Start of Block

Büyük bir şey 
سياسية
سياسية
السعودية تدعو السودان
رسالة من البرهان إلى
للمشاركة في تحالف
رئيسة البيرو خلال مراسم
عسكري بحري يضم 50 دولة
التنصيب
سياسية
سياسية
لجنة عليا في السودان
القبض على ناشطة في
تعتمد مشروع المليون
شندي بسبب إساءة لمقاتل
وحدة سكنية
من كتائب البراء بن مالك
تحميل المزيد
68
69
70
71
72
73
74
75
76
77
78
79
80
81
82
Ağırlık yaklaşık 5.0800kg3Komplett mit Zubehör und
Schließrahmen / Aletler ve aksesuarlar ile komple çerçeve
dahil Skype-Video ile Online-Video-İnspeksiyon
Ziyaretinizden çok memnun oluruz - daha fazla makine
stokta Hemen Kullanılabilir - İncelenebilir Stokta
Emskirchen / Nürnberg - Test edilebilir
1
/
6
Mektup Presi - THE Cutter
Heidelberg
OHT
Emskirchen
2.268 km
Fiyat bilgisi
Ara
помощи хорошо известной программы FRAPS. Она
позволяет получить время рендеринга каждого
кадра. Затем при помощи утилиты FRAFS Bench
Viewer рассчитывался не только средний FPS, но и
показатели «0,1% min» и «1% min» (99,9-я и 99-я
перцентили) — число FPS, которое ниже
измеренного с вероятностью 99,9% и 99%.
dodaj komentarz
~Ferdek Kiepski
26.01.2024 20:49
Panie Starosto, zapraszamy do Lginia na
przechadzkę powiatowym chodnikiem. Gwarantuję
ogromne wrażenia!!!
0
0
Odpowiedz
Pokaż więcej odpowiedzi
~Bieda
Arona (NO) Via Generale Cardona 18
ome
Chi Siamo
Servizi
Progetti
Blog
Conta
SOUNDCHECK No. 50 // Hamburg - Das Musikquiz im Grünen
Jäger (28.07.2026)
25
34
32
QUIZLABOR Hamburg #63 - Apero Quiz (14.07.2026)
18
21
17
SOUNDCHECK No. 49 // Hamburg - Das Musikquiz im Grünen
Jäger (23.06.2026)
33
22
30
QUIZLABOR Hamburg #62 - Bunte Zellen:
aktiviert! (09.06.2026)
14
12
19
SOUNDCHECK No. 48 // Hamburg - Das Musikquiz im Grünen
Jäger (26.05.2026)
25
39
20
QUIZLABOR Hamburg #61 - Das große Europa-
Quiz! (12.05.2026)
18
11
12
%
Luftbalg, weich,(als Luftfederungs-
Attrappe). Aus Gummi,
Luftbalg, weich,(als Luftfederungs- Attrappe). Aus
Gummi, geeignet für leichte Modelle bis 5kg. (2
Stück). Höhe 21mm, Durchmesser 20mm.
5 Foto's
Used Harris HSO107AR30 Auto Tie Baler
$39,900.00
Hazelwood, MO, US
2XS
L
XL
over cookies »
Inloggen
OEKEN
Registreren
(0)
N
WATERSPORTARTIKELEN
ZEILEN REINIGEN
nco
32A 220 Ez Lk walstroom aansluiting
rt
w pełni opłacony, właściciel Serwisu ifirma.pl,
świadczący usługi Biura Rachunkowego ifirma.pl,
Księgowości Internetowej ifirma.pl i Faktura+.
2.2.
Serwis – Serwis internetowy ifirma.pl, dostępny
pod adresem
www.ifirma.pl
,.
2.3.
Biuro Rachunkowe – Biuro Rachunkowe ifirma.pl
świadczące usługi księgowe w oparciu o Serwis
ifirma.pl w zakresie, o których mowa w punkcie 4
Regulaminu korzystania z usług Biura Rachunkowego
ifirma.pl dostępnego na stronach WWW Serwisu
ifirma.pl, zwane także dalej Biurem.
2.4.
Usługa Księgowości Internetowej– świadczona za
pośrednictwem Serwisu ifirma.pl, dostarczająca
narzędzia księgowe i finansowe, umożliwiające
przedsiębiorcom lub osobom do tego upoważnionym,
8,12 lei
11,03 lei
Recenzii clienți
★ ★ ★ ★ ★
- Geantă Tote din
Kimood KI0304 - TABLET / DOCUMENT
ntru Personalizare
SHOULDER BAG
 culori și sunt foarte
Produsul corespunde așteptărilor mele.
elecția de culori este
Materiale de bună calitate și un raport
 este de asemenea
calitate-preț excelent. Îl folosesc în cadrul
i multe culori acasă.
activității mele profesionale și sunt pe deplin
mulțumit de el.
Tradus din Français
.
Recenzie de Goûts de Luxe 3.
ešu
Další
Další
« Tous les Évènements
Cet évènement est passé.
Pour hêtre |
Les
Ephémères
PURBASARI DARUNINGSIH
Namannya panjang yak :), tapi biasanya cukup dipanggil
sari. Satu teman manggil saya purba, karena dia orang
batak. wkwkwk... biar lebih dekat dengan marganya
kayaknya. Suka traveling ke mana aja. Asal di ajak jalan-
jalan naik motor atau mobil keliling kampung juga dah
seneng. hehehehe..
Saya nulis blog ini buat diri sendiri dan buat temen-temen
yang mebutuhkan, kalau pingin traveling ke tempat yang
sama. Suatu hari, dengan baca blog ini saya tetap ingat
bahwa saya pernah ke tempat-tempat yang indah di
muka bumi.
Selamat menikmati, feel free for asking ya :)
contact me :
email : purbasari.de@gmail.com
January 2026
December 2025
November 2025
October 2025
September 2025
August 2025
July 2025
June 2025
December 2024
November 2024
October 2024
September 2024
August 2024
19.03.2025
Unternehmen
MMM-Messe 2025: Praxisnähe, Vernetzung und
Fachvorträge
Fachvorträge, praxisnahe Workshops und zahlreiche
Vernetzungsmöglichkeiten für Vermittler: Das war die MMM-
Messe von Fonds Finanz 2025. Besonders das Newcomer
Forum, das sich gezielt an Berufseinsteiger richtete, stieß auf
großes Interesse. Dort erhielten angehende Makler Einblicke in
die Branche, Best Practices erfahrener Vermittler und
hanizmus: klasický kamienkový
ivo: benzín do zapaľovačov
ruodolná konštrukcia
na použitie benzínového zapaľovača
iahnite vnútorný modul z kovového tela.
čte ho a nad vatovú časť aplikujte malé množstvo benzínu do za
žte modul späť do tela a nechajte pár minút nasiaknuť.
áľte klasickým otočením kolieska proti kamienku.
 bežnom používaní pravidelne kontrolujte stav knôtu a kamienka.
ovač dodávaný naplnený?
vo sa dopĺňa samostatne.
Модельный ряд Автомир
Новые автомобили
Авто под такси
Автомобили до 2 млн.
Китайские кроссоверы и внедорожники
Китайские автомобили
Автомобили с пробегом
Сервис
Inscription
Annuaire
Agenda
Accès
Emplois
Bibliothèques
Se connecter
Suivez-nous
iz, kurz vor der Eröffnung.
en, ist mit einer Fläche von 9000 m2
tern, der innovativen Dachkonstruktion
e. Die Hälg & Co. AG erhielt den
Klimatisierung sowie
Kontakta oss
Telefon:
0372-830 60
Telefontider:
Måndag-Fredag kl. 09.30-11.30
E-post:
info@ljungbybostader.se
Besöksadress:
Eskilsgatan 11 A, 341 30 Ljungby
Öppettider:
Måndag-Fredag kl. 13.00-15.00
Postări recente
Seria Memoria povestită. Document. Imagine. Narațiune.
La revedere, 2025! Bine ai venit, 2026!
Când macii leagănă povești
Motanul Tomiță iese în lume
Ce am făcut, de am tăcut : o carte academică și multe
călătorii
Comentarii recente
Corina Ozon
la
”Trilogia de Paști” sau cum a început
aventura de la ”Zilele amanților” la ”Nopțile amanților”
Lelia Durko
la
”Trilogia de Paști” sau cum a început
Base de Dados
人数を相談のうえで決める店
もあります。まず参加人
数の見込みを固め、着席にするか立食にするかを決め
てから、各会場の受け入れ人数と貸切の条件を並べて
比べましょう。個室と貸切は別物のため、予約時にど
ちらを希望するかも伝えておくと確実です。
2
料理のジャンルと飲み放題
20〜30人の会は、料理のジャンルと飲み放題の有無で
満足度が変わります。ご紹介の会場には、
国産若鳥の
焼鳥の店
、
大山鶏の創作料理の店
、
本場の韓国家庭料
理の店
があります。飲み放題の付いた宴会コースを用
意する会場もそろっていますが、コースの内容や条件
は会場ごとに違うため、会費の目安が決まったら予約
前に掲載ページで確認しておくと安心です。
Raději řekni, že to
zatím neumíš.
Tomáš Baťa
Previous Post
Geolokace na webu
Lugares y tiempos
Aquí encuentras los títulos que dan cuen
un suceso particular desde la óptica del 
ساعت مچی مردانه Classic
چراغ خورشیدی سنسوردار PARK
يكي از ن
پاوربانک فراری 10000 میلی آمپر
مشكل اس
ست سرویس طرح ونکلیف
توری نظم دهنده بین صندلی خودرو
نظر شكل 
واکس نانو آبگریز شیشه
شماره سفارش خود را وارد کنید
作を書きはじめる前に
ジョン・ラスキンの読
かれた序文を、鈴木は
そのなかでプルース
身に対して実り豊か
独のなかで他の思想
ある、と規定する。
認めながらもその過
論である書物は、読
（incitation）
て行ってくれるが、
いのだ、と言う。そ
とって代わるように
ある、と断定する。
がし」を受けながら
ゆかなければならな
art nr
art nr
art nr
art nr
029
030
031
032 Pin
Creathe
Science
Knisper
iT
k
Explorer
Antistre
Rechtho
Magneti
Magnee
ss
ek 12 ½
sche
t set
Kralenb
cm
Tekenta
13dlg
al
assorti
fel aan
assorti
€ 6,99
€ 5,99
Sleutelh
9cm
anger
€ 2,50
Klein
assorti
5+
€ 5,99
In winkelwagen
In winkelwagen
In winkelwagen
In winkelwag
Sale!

End of Block

Exercise: Show all lines from the data above in which the word "dengan" appears.

Written answer:
batak. wkwkwk... biar lebih dekat dengan marganya
sama. Suatu hari, dengan baca blog ini saya tetap ingat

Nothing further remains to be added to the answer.